Here are 4 ways to help us persevere:
- Shorten the viewpoint
We adjust our race to become short course running and not a marathon. Instead of looking out to the next year or few years, shorten the viewpoint. Maybe shorten it to just next month. From there, define what you want the next month to look like and identify some small, attainable goals that you can hit. Perhaps it’s reading a book, going for more walks or exercising, spending quality time with loved ones or getting more regular sleep. Sometimes when we are feeling really depleted or fatigued, it can feel hard to be motivated. For instance, exercising might feel like it’s too much because in your mind that equals doing something intense for 30 minutes, but just walking around for 5 minutes can be a start to that. If a new goal feels too overwhelming, shorten it up into even smaller actions.
- Focus on being whole-achievers instead of high-achievers.
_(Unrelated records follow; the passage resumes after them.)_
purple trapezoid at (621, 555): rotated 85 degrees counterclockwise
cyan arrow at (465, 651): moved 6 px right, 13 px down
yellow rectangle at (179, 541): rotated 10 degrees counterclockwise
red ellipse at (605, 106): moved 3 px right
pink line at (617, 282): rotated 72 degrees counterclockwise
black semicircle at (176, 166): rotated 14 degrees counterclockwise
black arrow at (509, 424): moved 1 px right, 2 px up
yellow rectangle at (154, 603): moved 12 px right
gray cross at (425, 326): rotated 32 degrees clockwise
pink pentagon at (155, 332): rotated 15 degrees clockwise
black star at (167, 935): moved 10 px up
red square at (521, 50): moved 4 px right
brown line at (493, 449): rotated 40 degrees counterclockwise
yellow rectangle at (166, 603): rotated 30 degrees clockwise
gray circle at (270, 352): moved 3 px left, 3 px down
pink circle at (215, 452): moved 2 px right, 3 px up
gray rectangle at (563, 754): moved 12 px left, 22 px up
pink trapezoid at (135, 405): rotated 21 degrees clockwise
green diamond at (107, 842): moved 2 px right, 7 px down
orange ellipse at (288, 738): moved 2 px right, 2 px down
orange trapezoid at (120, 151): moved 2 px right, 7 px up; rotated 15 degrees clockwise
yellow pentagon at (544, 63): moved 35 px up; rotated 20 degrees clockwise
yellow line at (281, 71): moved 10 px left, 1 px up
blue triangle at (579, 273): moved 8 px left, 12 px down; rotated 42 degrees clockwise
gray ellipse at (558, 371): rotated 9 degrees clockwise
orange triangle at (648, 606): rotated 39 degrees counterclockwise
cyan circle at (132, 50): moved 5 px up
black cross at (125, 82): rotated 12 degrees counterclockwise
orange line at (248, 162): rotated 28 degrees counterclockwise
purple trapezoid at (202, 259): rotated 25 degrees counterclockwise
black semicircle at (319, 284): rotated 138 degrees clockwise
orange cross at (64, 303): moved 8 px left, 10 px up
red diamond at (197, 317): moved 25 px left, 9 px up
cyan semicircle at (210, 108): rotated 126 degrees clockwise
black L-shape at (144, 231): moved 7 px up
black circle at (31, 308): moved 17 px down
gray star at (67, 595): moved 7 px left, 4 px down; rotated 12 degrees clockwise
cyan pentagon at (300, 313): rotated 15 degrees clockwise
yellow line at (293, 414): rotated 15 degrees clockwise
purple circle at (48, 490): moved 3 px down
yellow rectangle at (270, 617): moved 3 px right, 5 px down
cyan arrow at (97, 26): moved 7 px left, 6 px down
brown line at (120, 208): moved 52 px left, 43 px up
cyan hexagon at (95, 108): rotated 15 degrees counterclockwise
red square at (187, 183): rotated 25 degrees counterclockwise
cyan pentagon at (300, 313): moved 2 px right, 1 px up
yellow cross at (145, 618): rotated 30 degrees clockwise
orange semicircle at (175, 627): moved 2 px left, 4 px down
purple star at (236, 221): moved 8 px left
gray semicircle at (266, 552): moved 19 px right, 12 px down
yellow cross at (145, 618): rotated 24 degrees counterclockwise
High achieving is a great thing, but often times in our pursuit of this, we neglect some key areas of our life. There is one area that specifically tends to get neglected, and that is the spiritual area our life. Our relationship with God or our lack of relationship with God can impact every other area of our life. On whom we focus while we are persevering matters. The verse above says we fix our eyes on Jesus and to consider Him, then the end of the verse gives us the why, “so that you will not grow weary and lose heart.” We need to stay connected to Jesus and the Word to really persevere well. - Zoom In and Out
In times of persevering, it’s helpful to live in a balanced perspective of zoom in and zoom out. If we think about a tree, it’s made up of many leaves. If we zoom in, each of those leaves have their own cells and parts that make up that leaf. If we zoom out, we see the bigger picture, the whole tree. Likewise, we each have different experiences that have made up our trees; when we zoom in, we can see how painful or hard those might have been, but when we zoom back out, we can see how we made it through, lessons we learned, joy we found after that, resilience that was gained from it. Living in this balanced perspective of acknowledging how hard life might be right now and knowing this isn’t the end of the story, rather just another leaf to our full tree, will help us to persevere. - Laugh
There are many studies that show the benefits of laughing. In fact, the study of laughter is called gelotology. It uses multiple parts of the brain and, because of that, laughing helps strengthens neural connections, reduces certain levels of stress hormones and improves your mood. It provides a physical outlet: it is estimated that laughing 100 times equals a full body workout of 10 minutes on a rowing machine! It provides an emotional outlet: it is cathartic and can help us release negative emotions.
Kay Gackle is a licensed marriage and family therapist at Transforming Life Counseling Center.